H.R. 3609 has lending groups hopping mad. Despite the increasing emphasis being placed on loan restructuring and forbearance, lenders don't want to see changes to the loan contract terms imposed on them by bankruptcy courts. Only a couple of years after legislation strengthening the hands of creditors cases was enacted, the pendulum has clearly shifted back in favor of consumers.
Groups like the Mortgage Bankers Association and America's Community Bankers say that the bill, sponsored by some of the most liberal members of Congress, would undermine the mortgage market and make it more difficult and costly for consumers to obtain a mortgage loan.
As the ACB put it, the bill "injects risk into the secured lending process and will increase the cost of owning a home, through a higher down-payment, interest rate or both."
Meanwhile, some of the pressure on servicers isn't coming from the federal government at all. It's coming from the states. California Governor Arnold Schwarzenegger brokered an agreement with the state's four largest mortgage servicers, allowing them to extend their introductory rates on adjustable-rate, subprime mortgage loans to borrowers at risk of foreclosure. As Aite Group analyst Eva Weber puts suggests, as California goes, so may go the nation.
"A California experiment has potential implications for the whole country, and regulators will be watching closely."

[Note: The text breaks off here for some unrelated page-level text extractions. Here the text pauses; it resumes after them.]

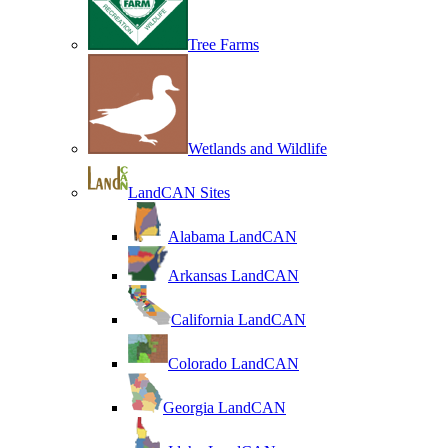
Tree Farms
Wetlands and Wildlife
LandCAN Sites
Alabama LandCAN
Arkansas LandCAN
California LandCAN
Colorado LandCAN
Georgia LandCAN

A California Congresswoman, Linda Sanchez, is spearheading the effort to pass H.R. 3609. Noting that the number of foreclosures nationally increased 42% last year and is expected to rise even more dramatically this year, she said that the foreclosure rate is "approaching that of the Great Depression." That may be hyperbole, but there's enough of it fueling political discussions these days to keep a lot of pressure on servicers.